Updated: Mar 18, 2024


Athina Rachel Tsangari’s Attenberg (2010) presents a main character at once limited and intricate. Yorgos Lanthimos’ Dogtooth (2009) presents three children entrapped within an authoritarian, patriarchal regime, thus molding them to be the limited yet intricate subjects of their controlling father. Both of these Greek Weird Wave films deal with the oblivion, or that which wedges itself between two people when they cannot naturally relate or communicate. Furthermore, each film displays the alienating effects of this decisive detachment from reality. Confronting oblivion is a daily occurrence for Marina, a woman who is simply unable to connect to the people she meets. This is also the case for the two daughters and the son in Dogtooth who have been forced to exist in a twilight state. Their lifestyles are suspended in a constant state of unreality––moreover, because they do not realize how profound their disconnect is from the truth, their alienation is particularly acute. Though Dogtooth’s unreality is imposed by a totalitarian father, and Attenberg’s unreality is accessed by harnessing nonhuman, animalistic choreographies, I argue that both films showcase characters whose lives have been deactivated by their perpetual detachment from the real and the human.
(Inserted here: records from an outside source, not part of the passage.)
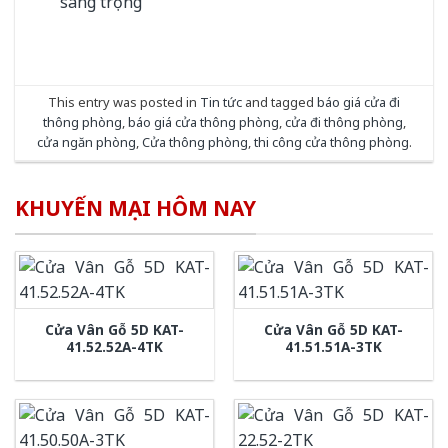
sang trọng
This entry was posted in
Tin tức
and tagged
báo giá cửa đi
thông phòng
,
báo giá cửa thông phòng
,
cửa đi thông phòng
,
cửa ngăn phòng
,
Cửa thông phòng
,
thi công cửa thông phòng
.
KHUYẾN MẠI HÔM NAY
Cửa Vân Gỗ 5D KAT-
Cửa Vân Gỗ 5D KAT-
41.52.52A-4TK
41.51.51A-3TK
Tsangari’s sterile gaze upon the bodies featured in Attenberg registers their curious movements and animal imitations. This demonstration of queer choreographies––especially the ones danced with her friend Bella, in which the two appear as capering puppets amidst shrill squaks and high kicks––operate as rehearsals against stale social norms, or proof that Marina refuses to fit in because she does not know how. Marios Psaras gets to the crux of the matter in his book The Queer Greek Weird Wave; Ethics, Politics, and the Crisis of Meaning, stating in regards to this motif of animal mimicry that “filmic space can emerge as a space generative of possibilities… this state of spatiotemporal excess, of unproductive expenditure, ‘allows us to conceive of the body in motion, and not simply as movement but as an entity through which differential forms of energy flow’” (Psaras 136). Spotlighting the site of the corporal where “differential forms of energy flow” should excite the eye and soul of any viewer, certainly for what it supplies to the film’s suppressed Marina: the possibility for something else.
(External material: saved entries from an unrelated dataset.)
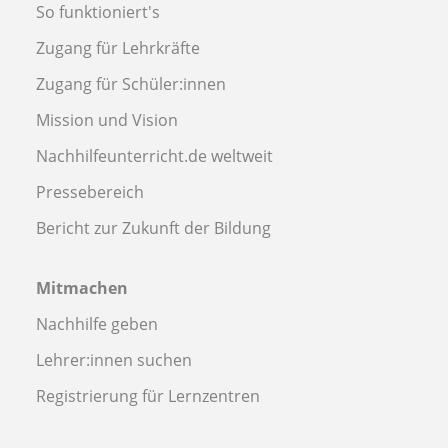
So funktioniert's
Zugang für Lehrkräfte
Zugang für Schüler:innen
Mission und Vision
Nachhilfeunterricht.de weltweit
Pressebereich
Bericht zur Zukunft der Bildung
Mitmachen
Nachhilfe geben
Lehrer:innen suchen
Registrierung für Lernzentren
Marina (Ariane Labed) is a 23-year-old virgin living in a rusty, defunct factory town called Aspra Spitia. Over the course of the film, she spends time with her dying father and immerses herself in the wildlife documentaries of British broadcaster David Attenborough––which devises a life imbued with death and distraction. In the film, to an enraptured Marina, Attenborough speaks of the potential of “escaping the human condition and living imaginatively in another creature’s world,” and then we immediately cut to Marina and her friend Bella jumping along just as birds would, splaying their hands out behind them to look like tailfeathers. This decisive turn to the animal world becomes Marina’s way of choosing alienation as a mode of experience. Countless sequences of her and Bella’s synchronized attempts to be nonhuman reiterate this. When it comes to Marina’s effort to assimilate, she is aware of what people generally experience by her age, and is fledgling to grow. But, her striving results in the misshapen effort of compulsory heteronormativity. She works toward gaining sexual experience with a man, in spite of her seeming asexuality. This fails to bring her any fulfillment or sense of human connection that people typically derive from intercourse, because not only is she neglecting her true desire, but she is unaware of what it is. She even admits that the thought of her father’s naked body does not repulse her. In this way, we see how her estranging rehearsals against social norms through animal dancing has led her to be alienated from herself, too.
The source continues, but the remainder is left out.